Web : photomontage notoire présenté comme une vraie photo (ICI Radio-Canada.ca, RCI, L’heure du monde)

Révision de Pierre Tourangeau, ombudsman | Services français

Révision par l’ombudsman de Radio-Canada d’une plainte à propos de l’utilisation par ICI Radio-Canada.ca d’un photomontage pour illustrer un article.

LA PLAINTE

Un internaute de Regina en Saskatchewan, M. Daniel Paquet, se plaint de l’utilisation par ICI Radio-Canada.ca d’un photomontage pour illustrer un article sur les changements climatiques. Il considère aussi qu’on aurait dû mentionner le retrait de cette photo après qu’on se soit rendu compte de son caractère composite, et les raisons de ce retrait.

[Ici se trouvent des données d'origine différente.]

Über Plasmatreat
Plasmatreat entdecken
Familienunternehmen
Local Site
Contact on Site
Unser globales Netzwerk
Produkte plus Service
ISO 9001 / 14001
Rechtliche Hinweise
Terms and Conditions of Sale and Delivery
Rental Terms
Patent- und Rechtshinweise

Voici la plainte de M. Paquet :

« Le 30 octobre 2015, pour illustrer la nouvelle Ouranos ou quand la science aide les politiciens à s'adapter aux changements climatiques, une photo truquée a été utilisée.

L'utilisation d'une photo truquée dans le cadre d'une nouvelle me semble contrevenir aux Normes et pratiques journalistiques de la Société, en particulier en ce qui a trait à l'exactitude.

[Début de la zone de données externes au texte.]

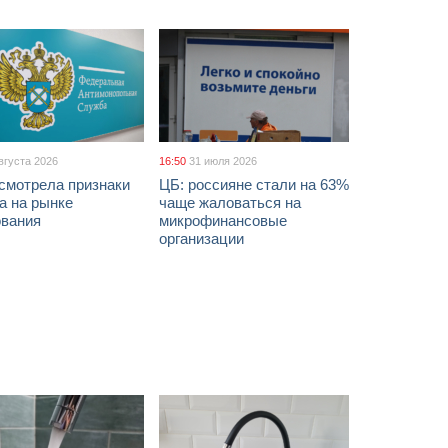
вгуста 2026
16:50
31 июля 2026
смотрела признаки
ЦБ: россияне стали на 63%
а на рынке
чаще жаловаться на
ования
микрофинансовые
организации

La photo présentée provient de iStock et montre un ours polaire sur un morceau de glace flottant. Cette photo est un montage.

1. Elle existe en plusieurs variantes. En plus de l'ours polaire, on peut trouver un ou trois pingouins flottants sur le même morceau de glace.

2. Voici la description qui accompagne la photo : "... (This image is a photoshop design. Polarbear, ice floe, ocean and sky are real, they were just not together in the way they are now)" sur iStrock (in the classic view)

3. Déjà en 2010, le magazine Science s'excusait de l'avoir utilisée! »

LA RÉPONSE DE LA DIRECTION DE L’INFORMATION

M. Pierre Champoux, directeur de la rédaction numérique à ICI R​adio-Canada.ca, a répondu au plaignant.

Voici sa réponse :

« Dès réception de votre courriel, je me suis empressé d’aller voir sur iStock pour constater, comme vous, que cette photo est un montage. Nous avons donc immédiatement changé la photo dans notre article.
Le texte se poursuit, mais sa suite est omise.